MRI scans will be performed at baseline, week 6 and week 12. MRI will measure cognitive control network function, operationalized as a reduction in the emotional Stroop task functional MRI response in the middle and superior frontal gyri. The Stroop functional MRI response is calculated as the activation difference between incongruent and congruent conditions of the emotional Stroop task. The primary outcome is change in activation difference across the three time points. This is examined as a categorical variable, operationalized as those subjects who exhibit a middle / superior frontal gyri z-score reduction in activation over time of 0.5 or greater, relative to baseline at either week 6 and/or week 12. The a priori threshold being tested was that 60% or more of participants would exhibit a z-score reduction of 0.5 or greater, examined separately in the left and right middle and superior frontal gyri.

Secondary Outcomes

  • Selective Reminding Task Performance Change(Baseline to week12)
  • Trait Adjectives Task, Change in Positive Items Endorsed(Assessed at baseline, week 6, and week 12, change from baseline to week 12 reported)
  • NIH EXAMINER Test Battery Executive Composite Score Change(Baseline to week 12)
  • NIH EXAMINER Test Battery Cognitive Control Factor Change(Baseline to week 12)
  • NIH EXAMINER Test Battery Fluency Factor Change(Baseline to week 12)
  • NIH EXAMINER Test Battery Working Memory Factor Change(Baseline to week 12)
  • Choice Reaction Time (CRT) Performance Change(Baseline to week 12)
  • Trait Adjectives Task, Change in Negative Items Rejected(Assessed at baseline, week 6, and week 12, change from baseline to week 12 reported)
  • Ruminative Response Scale Score Change(Assessed at baseline, week 6, and week 12; only change in baseline to week 12 reported.)
  • Trait Adjectives Task, Change in Reaction Time to Endorse Positive Items(Assessed at baseline, week 6, and week 12, change from baseline to week 12 reported)
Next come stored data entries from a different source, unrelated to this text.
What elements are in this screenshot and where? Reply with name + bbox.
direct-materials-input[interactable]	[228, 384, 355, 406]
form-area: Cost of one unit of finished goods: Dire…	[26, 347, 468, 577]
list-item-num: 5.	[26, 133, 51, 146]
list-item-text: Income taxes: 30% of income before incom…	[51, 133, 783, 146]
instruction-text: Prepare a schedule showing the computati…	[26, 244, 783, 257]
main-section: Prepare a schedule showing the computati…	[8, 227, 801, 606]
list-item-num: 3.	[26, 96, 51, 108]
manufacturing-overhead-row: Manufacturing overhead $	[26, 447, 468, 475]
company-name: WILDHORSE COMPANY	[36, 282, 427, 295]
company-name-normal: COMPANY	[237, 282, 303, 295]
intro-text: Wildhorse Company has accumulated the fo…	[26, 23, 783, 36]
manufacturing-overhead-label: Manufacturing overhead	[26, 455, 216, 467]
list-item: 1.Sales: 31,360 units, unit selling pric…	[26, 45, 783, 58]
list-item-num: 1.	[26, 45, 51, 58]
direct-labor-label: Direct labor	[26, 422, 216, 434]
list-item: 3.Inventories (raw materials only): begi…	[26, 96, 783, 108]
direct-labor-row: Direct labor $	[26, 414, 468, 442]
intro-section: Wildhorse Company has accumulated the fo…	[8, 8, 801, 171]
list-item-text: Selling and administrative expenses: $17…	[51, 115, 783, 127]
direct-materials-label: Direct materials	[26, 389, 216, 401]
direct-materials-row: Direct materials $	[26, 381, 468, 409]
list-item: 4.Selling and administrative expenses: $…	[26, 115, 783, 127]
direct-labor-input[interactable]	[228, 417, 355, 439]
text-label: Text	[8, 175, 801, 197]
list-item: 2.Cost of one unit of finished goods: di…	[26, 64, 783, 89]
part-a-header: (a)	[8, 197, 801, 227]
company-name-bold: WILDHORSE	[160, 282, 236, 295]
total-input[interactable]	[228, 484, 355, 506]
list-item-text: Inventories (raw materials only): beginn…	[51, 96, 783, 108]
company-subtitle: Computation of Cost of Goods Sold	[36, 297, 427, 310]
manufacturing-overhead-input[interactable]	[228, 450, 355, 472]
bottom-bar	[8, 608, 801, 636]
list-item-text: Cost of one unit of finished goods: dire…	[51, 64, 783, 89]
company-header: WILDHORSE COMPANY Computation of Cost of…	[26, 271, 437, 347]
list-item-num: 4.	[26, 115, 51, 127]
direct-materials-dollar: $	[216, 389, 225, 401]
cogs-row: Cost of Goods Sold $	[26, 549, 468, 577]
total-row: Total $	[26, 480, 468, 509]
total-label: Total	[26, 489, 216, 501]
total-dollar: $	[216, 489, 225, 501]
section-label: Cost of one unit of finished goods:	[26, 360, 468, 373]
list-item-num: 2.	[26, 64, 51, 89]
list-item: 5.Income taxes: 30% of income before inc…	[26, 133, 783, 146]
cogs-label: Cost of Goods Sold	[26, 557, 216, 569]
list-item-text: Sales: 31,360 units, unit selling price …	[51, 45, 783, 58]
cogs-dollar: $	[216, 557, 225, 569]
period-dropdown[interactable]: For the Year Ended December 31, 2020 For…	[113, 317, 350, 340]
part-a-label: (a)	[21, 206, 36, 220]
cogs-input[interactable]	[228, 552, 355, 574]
  • Trait Adjectives Task, Change in Reaction Time to Reject Negative Items(Assessed at baseline, week 6, and week 12, change from baseline to week 12 reported)
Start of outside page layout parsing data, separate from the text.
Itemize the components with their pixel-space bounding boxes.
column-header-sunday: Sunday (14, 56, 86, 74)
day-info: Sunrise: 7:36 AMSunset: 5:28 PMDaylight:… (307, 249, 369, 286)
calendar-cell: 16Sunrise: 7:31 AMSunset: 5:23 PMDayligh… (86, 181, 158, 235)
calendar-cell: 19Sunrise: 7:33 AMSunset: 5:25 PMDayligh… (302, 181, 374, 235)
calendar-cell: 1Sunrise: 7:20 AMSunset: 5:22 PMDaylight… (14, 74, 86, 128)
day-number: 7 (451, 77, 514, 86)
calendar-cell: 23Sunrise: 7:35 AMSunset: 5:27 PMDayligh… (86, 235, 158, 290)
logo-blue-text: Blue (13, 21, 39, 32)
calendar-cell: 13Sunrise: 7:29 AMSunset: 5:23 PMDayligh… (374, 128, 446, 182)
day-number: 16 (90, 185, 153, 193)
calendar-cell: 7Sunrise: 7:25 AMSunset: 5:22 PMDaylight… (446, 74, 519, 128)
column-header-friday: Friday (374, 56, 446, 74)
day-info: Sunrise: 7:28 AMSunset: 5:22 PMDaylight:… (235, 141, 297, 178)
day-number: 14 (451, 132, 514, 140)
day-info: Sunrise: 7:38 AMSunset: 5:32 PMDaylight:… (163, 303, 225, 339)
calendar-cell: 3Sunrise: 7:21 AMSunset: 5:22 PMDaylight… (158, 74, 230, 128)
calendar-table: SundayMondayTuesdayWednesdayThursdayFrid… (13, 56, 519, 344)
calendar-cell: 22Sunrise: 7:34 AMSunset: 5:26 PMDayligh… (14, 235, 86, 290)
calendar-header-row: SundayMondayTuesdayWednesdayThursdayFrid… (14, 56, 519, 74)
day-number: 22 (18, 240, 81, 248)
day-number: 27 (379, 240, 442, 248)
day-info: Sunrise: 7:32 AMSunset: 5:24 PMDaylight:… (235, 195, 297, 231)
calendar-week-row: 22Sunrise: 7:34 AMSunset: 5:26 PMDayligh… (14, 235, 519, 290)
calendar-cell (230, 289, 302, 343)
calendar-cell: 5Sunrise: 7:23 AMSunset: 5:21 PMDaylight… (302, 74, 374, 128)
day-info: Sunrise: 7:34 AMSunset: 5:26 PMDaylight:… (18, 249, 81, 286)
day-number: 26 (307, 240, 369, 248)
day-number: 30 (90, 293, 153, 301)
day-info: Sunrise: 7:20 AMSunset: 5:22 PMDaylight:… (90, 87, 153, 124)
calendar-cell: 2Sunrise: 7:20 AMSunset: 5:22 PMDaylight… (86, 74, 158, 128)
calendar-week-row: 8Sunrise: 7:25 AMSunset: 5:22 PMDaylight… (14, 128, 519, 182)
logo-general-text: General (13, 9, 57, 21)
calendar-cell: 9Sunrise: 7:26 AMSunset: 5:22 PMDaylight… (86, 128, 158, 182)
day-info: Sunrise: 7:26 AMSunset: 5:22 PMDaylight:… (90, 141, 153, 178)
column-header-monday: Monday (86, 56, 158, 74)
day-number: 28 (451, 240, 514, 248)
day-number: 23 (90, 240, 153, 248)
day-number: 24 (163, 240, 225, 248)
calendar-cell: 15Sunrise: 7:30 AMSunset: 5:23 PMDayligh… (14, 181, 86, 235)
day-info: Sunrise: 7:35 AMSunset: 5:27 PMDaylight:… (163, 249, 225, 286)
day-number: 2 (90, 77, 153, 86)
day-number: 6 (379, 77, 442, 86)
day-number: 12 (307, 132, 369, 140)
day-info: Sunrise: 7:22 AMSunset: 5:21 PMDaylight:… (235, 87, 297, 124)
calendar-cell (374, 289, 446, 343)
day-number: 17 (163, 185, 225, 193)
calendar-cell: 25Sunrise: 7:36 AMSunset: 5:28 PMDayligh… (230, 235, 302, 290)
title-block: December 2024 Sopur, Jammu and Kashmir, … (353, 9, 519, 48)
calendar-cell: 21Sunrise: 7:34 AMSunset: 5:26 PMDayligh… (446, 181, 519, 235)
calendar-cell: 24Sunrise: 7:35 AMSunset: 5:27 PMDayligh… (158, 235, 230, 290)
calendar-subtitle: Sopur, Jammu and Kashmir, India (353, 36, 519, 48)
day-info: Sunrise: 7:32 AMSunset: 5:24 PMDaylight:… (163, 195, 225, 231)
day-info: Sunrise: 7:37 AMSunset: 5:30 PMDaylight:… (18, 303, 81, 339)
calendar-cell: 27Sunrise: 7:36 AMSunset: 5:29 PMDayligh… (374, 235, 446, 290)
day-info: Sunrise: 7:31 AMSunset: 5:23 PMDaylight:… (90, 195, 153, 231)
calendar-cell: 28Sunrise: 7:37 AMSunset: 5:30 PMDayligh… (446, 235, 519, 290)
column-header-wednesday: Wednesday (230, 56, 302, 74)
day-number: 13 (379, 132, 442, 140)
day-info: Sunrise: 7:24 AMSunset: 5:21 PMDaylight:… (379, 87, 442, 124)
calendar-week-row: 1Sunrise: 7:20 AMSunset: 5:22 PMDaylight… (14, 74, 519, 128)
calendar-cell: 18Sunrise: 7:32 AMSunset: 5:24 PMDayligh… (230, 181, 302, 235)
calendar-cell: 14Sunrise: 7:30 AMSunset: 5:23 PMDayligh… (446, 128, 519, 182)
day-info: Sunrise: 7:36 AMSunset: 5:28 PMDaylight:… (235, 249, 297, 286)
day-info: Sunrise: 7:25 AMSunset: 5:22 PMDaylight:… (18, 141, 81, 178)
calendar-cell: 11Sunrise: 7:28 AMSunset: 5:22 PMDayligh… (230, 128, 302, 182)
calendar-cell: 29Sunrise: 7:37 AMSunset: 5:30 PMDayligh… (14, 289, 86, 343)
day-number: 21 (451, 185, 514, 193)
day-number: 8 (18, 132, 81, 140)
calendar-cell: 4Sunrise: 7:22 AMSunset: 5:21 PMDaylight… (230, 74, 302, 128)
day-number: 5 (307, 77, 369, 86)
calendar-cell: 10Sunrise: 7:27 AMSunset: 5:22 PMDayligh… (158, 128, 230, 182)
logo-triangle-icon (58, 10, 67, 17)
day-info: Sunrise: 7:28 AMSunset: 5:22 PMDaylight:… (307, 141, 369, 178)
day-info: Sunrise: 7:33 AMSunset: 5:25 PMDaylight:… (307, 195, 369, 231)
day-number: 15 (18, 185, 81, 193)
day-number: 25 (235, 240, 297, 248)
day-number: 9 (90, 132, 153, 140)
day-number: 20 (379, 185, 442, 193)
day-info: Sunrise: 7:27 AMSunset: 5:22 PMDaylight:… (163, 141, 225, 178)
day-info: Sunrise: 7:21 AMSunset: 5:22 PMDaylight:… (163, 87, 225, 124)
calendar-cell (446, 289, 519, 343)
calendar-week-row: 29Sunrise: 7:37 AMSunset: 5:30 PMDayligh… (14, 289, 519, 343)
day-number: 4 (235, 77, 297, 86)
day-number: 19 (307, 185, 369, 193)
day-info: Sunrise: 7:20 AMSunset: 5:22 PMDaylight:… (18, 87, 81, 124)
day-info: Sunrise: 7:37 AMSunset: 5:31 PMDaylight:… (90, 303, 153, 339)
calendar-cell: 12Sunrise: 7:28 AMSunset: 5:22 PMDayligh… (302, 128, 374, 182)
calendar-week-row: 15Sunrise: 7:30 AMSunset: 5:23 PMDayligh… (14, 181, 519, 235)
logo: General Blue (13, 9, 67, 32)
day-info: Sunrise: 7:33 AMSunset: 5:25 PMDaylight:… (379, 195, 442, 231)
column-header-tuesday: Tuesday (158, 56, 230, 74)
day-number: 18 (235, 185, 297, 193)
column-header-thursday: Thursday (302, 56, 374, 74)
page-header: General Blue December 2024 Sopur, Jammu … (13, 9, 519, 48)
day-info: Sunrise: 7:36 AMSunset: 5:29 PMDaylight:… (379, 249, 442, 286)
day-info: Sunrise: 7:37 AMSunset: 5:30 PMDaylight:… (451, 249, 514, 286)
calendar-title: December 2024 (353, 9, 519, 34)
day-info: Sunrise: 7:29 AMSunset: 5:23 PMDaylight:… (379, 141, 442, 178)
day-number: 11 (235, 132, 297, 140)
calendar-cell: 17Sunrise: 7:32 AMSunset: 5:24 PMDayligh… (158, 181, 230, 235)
  • Apathy Evaluation Scale (AES) Score Change(Assessed at baseline, week 6, and week 12; only change in baseline to week 12 reported.)
  • Insomnia Severity Index Score Change(Assessed at baseline, week 6, and week 12; only change in baseline to week 12 reported.)
  • Penn State Worry Questionnaire (PSWQ) Score Change(Assessed at baseline, week 6, and week 12; only change in baseline to week 12 reported.)
  • Fatigue Severity Scale Score Change(Assessed at baseline, week 6, and week 12; only change in baseline to week 12 reported.)
  • Dimensional Anhedonia Rating Scale (DARS) Score Change(Assessed at baseline, week 6, and week 12; only change in baseline to week 12 reported.)
  • General Anxiety Disorder-7 Item Scale (GAD7) Score Change(Assessed at baseline, week 6, and week 12; only change in baseline to week 12 reported.)
  • Patient Reported Outcome Measurement Information System (PROMIS) Applied Cognition Abilities Short Form Score Change(Assessed at baseline, week 6, and week 12; only change in baseline to week 12 reported.)
  • Attentional Control Scale Score Change(Assessed at baseline, week 6, and week 12; only change in baseline to week 12 reported.)
  • Anxiety Sensitivity Index 3 (ASI-3) Score Change(Assessed at baseline, Week 6, and Week 12; only baseline to week 12 reported.)